A Guardian investigation suggests that surveillance of Detective Chief Superintendent David Cook involved the News of the World physically following him and his young children, “blagging” his personal details from police databases, attempting to access his voicemail and that of his wife, and possibly sending a “Trojan horse” email in an attempt to steal information from his computer.

An NotW reporter was allegedly on the take, funneling money back from Rees. Police found out that the paper had been following Detective Cook, but:

Scotland Yard chose not to mount a formal inquiry. Instead a senior press officer contacted Brooks to ask for an explanation. She is understood to have told them they were investigating a report that Cook was having an affair with another officer, Jacqui Hames, the presenter of BBC Crimewatch. Yard sources say they rejected this explanation, because Cook had been married to Hames for some years; the couple had two children, then aged two and five; and they had previously appeared together as a married couple in published stories.”The story was complete rubbish,” according to one source.

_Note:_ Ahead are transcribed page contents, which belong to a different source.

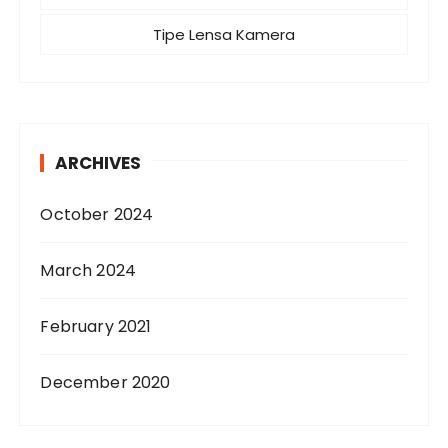
Tipe Lensa Kamera
ARCHIVES
October 2024
March 2024
February 2021
December 2020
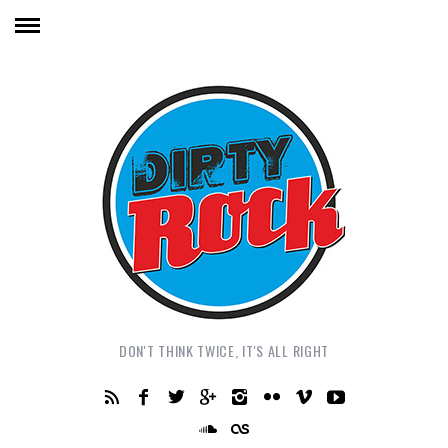
DON'T THINK TWICE, IT'S ALL RIGHT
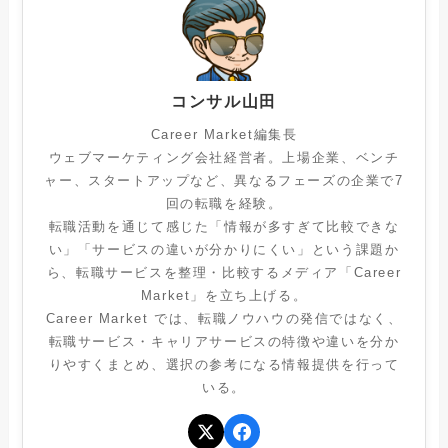
コンサル山田
Career Market編集長
ウェブマーケティング会社経営者。上場企業、ベンチ
ャー、スタートアップなど、異なるフェーズの企業で7
回の転職を経験。
転職活動を通じて感じた「情報が多すぎて比較できな
い」「サービスの違いが分かりにくい」という課題か
ら、転職サービスを整理・比較するメディア「Career
Market」を立ち上げる。
Career Market では、転職ノウハウの発信ではなく、
転職サービス・キャリアサービスの特徴や違いを分か
りやすくまとめ、選択の参考になる情報提供を行って
いる。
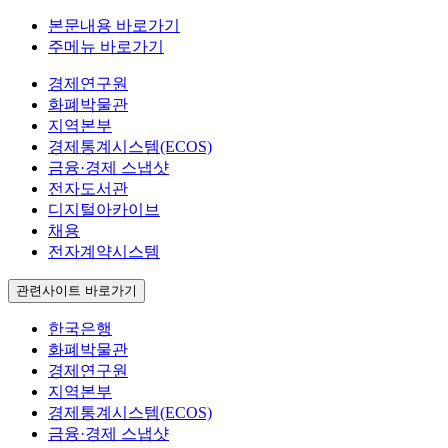
본문내용 바로가기
주메뉴 바로가기
경제연구원
화폐박물관
지역본부
경제통계시스템(ECOS)
금융·경제 스냅샷
전자도서관
디지털아카이브
채용
전자계약시스템
관련사이트 바로가기
한국은행
화폐박물관
경제연구원
지역본부
경제통계시스템(ECOS)
금융·경제 스냅샷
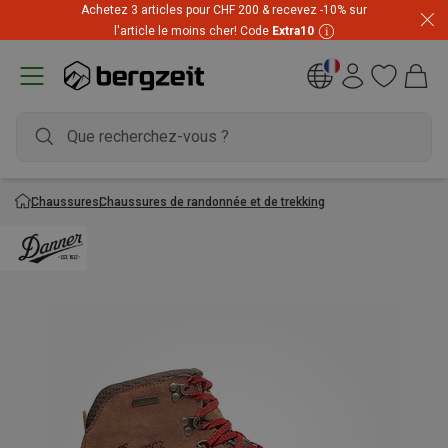
Achetez 3 articles pour CHF 200 & recevez -10% sur
l'article le moins cher! Code
Extra10
Chaussures
Chaussures de randonnée et de trekking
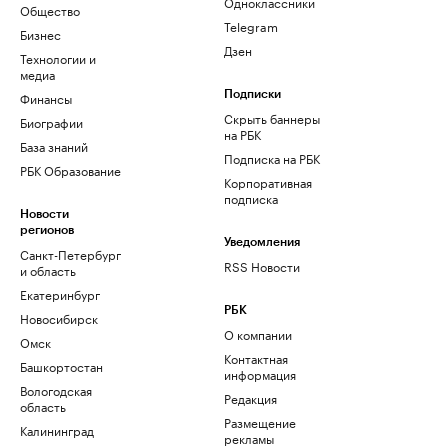
Одноклассники
Общество
Telegram
Бизнес
Дзен
Технологии и
медиа
Финансы
Подписки
Скрыть баннеры
Биографии
на РБК
База знаний
Подписка на РБК
РБК Образование
Корпоративная
подписка
Новости
регионов
Уведомления
Санкт-Петербург
RSS Новости
и область
Екатеринбург
РБК
Новосибирск
О компании
Омск
Контактная
Башкортостан
информация
Вологодская
Редакция
область
Размещение
Калининград
рекламы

For four months, the Yard took no action, raising questions about whether they were willing to pursue what appeared to be an attempt to interfere with a murder inquiry. However, in November 2002, at a press social event at Scotland Yard, Brooks was asked to come into a side room for a meeting. She was confronted by Cook, his boss, Commander Andre Baker, and Dick Fedorcio, the head of media relations. According to a Yard source, Cook described the surveillance on his home and the apparent involvement of Marunchak, and evidence of Marunchak’s suspect financial relationship with Rees. Brooks is said to have defended Marunchak on the grounds that he did his job well.

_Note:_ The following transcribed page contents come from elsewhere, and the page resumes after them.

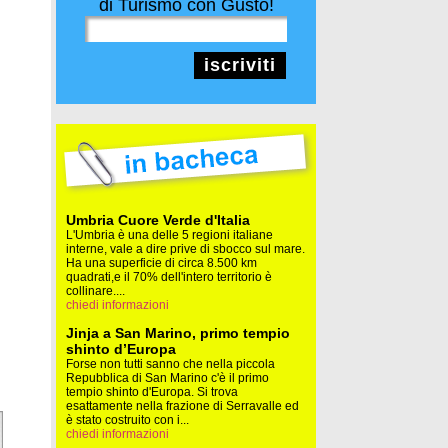
di Turismo con Gusto!
iscriviti
Umbria Cuore Verde d'Italia
L'Umbria è una delle 5 regioni italiane
interne, vale a dire prive di sbocco sul mare.
Ha una superficie di circa 8.500 km
quadrati,e il 70% dell'intero territorio è
collinare....
chiedi informazioni
Jinja a San Marino, primo tempio
shinto d’Europa
Forse non tutti sanno che nella piccola
Repubblica di San Marino c'è il primo
tempio shinto d'Europa. Si trova
esattamente nella frazione di Serravalle ed
è stato costruito con i...
chiedi informazioni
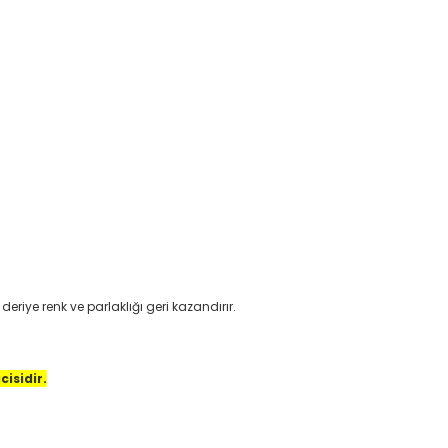
deriye renk ve parlaklığı geri kazandırır.
cisidir.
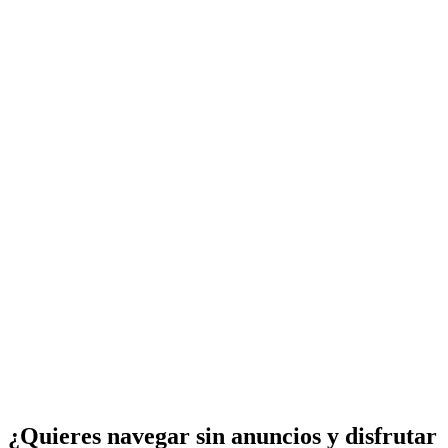
¿Quieres navegar sin anuncios y disfrutar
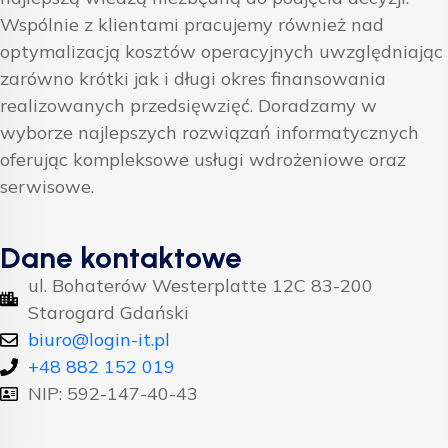
Wspólnie z klientami pracujemy również nad
optymalizacją kosztów operacyjnych uwzględniając
zarówno krótki jak i długi okres finansowania
realizowanych przedsięwzięć. Doradzamy w
wyborze najlepszych rozwiązań informatycznych
oferując kompleksowe usługi wdrożeniowe oraz
serwisowe.
Dane kontaktowe
ul. Bohaterów Westerplatte 12C 83-200
Starogard Gdański
biuro@login-it.pl
+48 882 152 019
NIP: 592-147-40-43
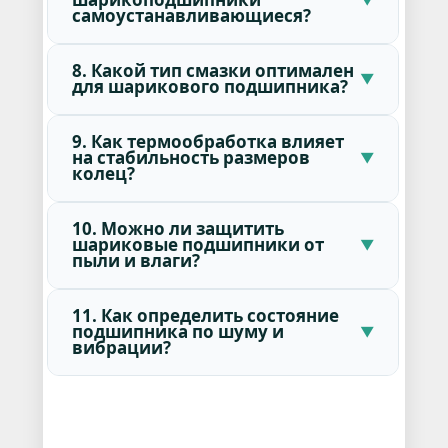
самоустанавливающиеся?
8. Какой тип смазки оптимален
для шарикового подшипника?
9. Как термообработка влияет
на стабильность размеров
колец?
10. Можно ли защитить
шариковые подшипники от
пыли и влаги?
11. Как определить состояние
подшипника по шуму и
вибрации?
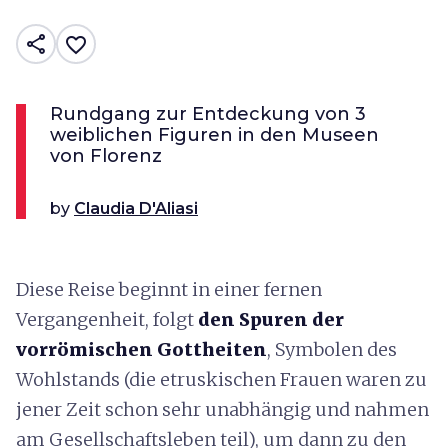
share
favorite_border
Rundgang zur Entdeckung von 3
weiblichen Figuren in den Museen
von Florenz
by
Claudia D'Aliasi
Diese Reise beginnt in einer fernen
Vergangenheit, folgt
den Spuren der
vorrömischen Gottheiten
, Symbolen des
Wohlstands (die etruskischen Frauen waren zu
jener Zeit schon sehr unabhängig und nahmen
am Gesellschaftsleben teil), um dann zu den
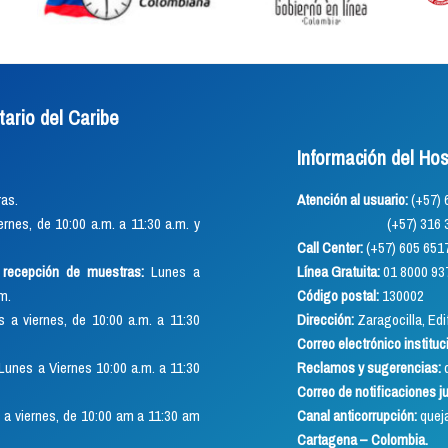
tario del Caribe
Información del Hos
as.
Atención al usuario:
(+57
rnes, de 10:00 a.m. a 11:30 a.m. y
(+57) 316 352 891
Call Center:
(+57) 605 651
o recepción de muestras:
Lunes a
Línea Gratuita:
01 8000 93
.m.
Código postal:
130002
 a viernes, de 10:00 a.m. a 11:30
Dirección:
Zaragocilla, Edif
Correo electrónico instituc
Lunes a Viernes 10:00 a.m. a 11:30
Reclamos y sugerencias:
q
Correo de notificaciones j
a viernes, de 10:00 am a 11:30 am
Canal anticorrupción:
quej
Cartagena – Colombia.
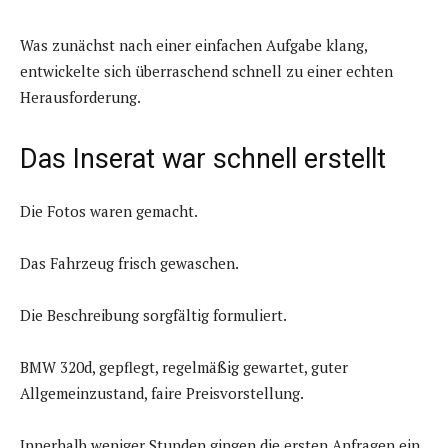
Was zunächst nach einer einfachen Aufgabe klang,
entwickelte sich überraschend schnell zu einer echten
Herausforderung.
Das Inserat war schnell erstellt
Die Fotos waren gemacht.
Das Fahrzeug frisch gewaschen.
Die Beschreibung sorgfältig formuliert.
BMW 320d, gepflegt, regelmäßig gewartet, guter
Allgemeinzustand, faire Preisvorstellung.
Innerhalb weniger Stunden gingen die ersten Anfragen ein.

This is a guy whom Brooks and NotW thought it was good to employ.

The Guardian has a fun and useful list of denials, many of them would have to be called lies now, issued by News Corporation, the police, and press officials about the hacking scandal:

July 2009 News International statement following publication of first Guardian hacking story by Nick Davies

“All of these irresponsible and unsubstantiated allegations against News of the World and other News International titles and its journalists are false.”

And this one’s nice:

November 2009 PCC report on the Guardian’s hacking allegations

“The PCC has seen no new evidence to suggest that the practice of phone message tapping was undertaken by others beyond Goodman and Mulcaire, or evidence that News of the World executives knew about Goodman and Mulcaire’s activities. It follows that there is nothing to suggest that the PCC was materially misled during its 2007 inquiry….

Indeed, having reviewed the matter, the Commission could not help but conclude that the Guardian’s stories did not quite live up to the dramatic billing.”

PCC would be the Press Complaints Commission.

Meantime, the paper’s Roy Greenslade eviscerates yet another misleading statement, this time from Rupert Murdoch himself today. Murdoch:

“I have made clear that our company must fully and proactively cooperate with the police in all investigations…”

Greenslade:

Proactive? News Int has made the public promise of pro-activity to get to the bottom of its own staff’s activities at least three times in the past.

On the other hand it is well known that it has cooperated rather too closely with the police in the past, so that bit is probably true enough.

Read the whole thing.

— Who exactly got hacked? The Guardian (of course) has a list of all the names known thus far.

It seems long, but it’s actually very short:

Although the total number of names runs into the thousands, few so far have been identified.